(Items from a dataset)

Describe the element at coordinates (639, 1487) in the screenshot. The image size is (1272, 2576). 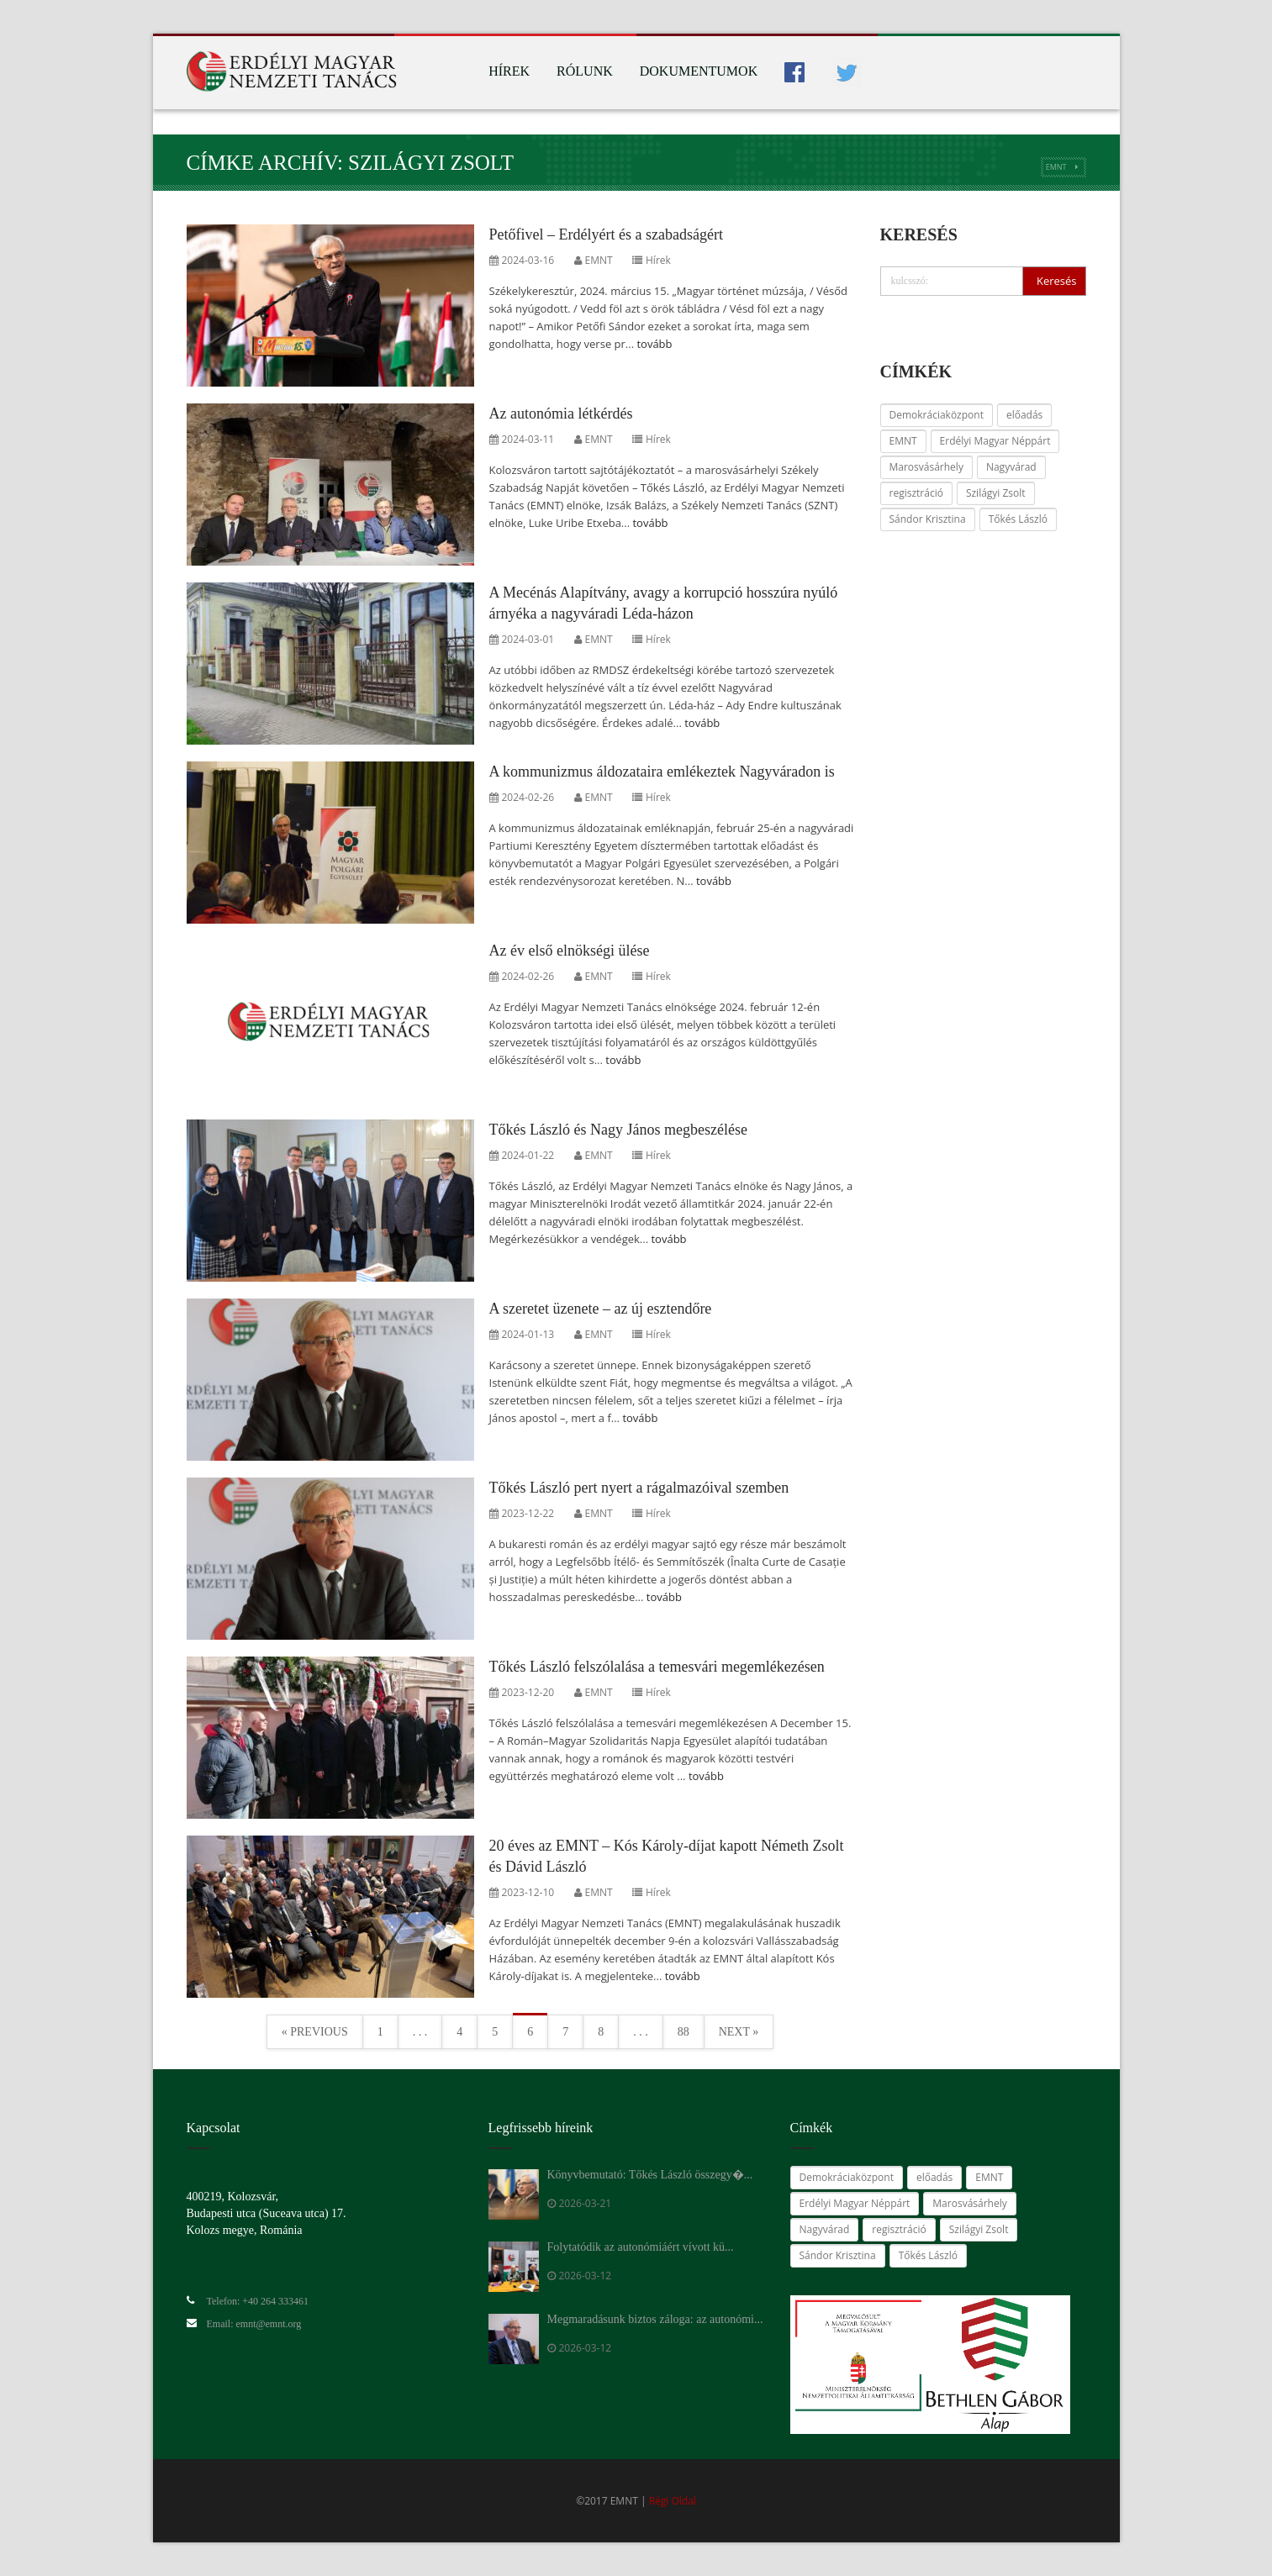
I see `Tőkés László pert nyert a rágalmazóival szemben` at that location.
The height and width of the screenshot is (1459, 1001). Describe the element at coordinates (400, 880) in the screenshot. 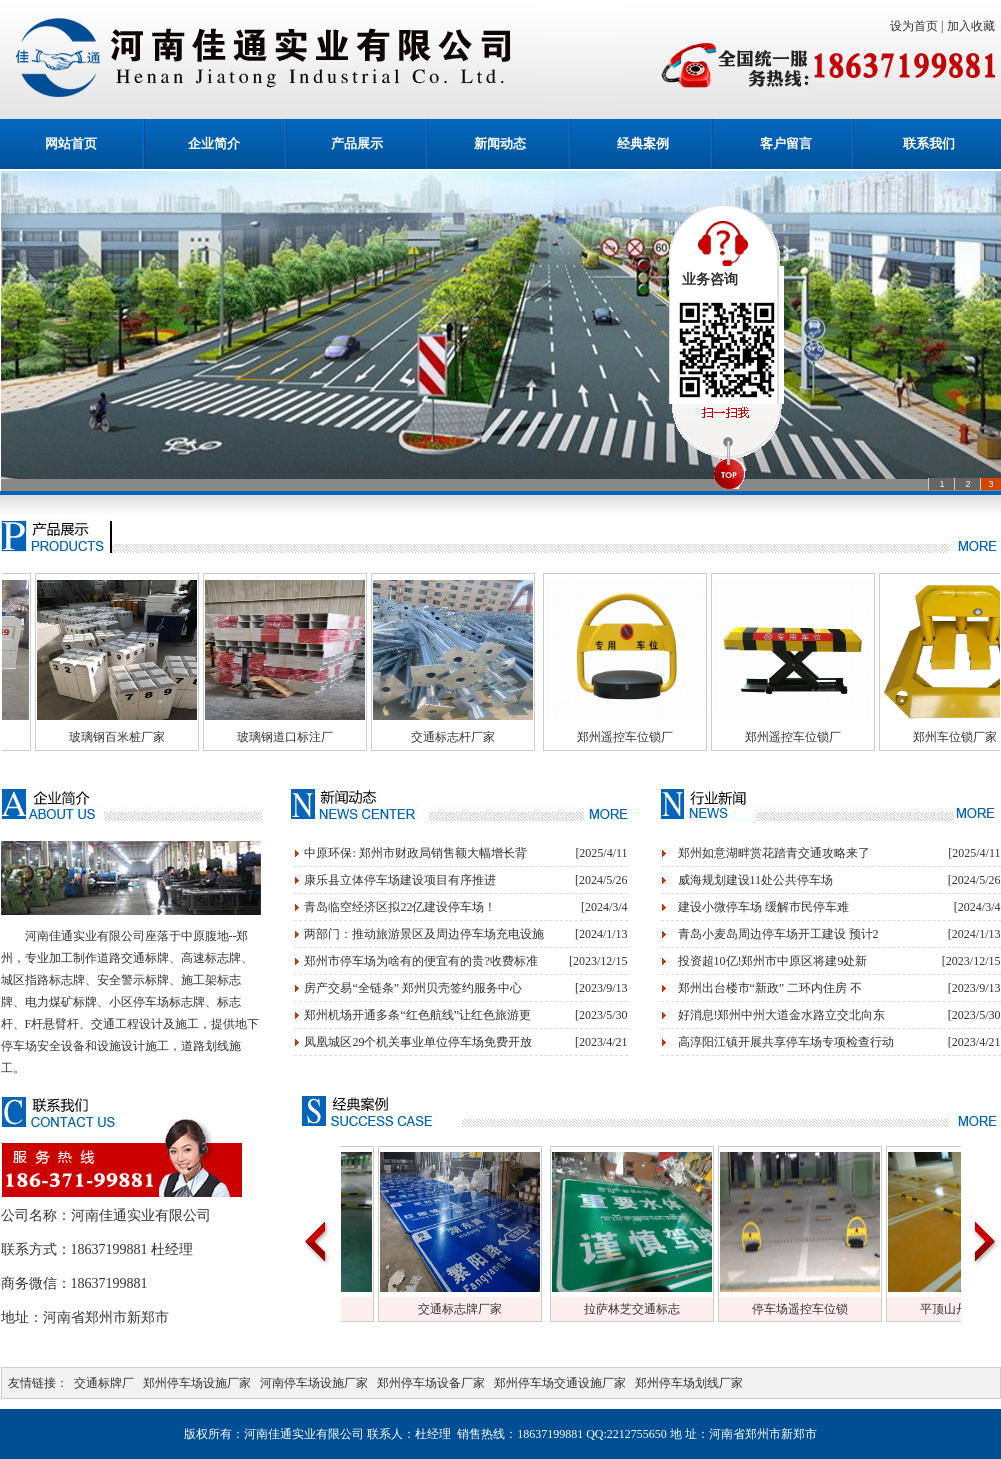

I see `康乐县立体停车场建设项目有序推进` at that location.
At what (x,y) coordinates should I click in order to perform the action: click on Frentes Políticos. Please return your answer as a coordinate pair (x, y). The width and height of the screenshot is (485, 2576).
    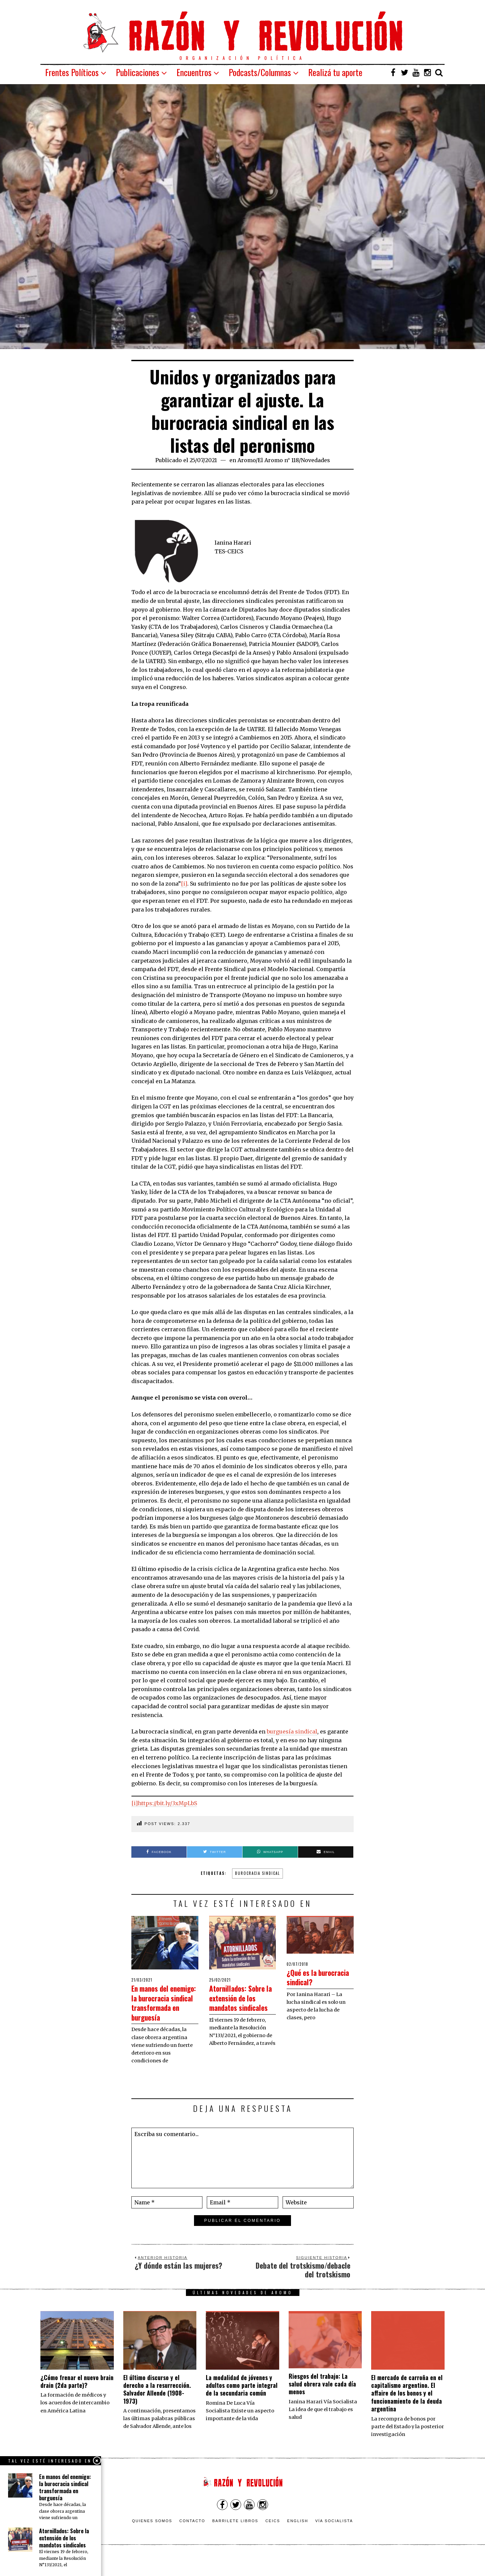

WHAT YOU ARE ASKED TO DO: Take the line containing "The height and" and every line after it to the end of the records, and restate them verbatim, with no pictures.

ANSWER SPACE:
The height and width of the screenshot is (1459, 1001). Describe the element at coordinates (400, 880) in the screenshot. 

I see `康乐县立体停车场建设项目有序推进` at that location.
At what (x,y) coordinates should I click in order to perform the action: click on Frentes Políticos. Please return your answer as a coordinate pair (x, y). The width and height of the screenshot is (485, 2576).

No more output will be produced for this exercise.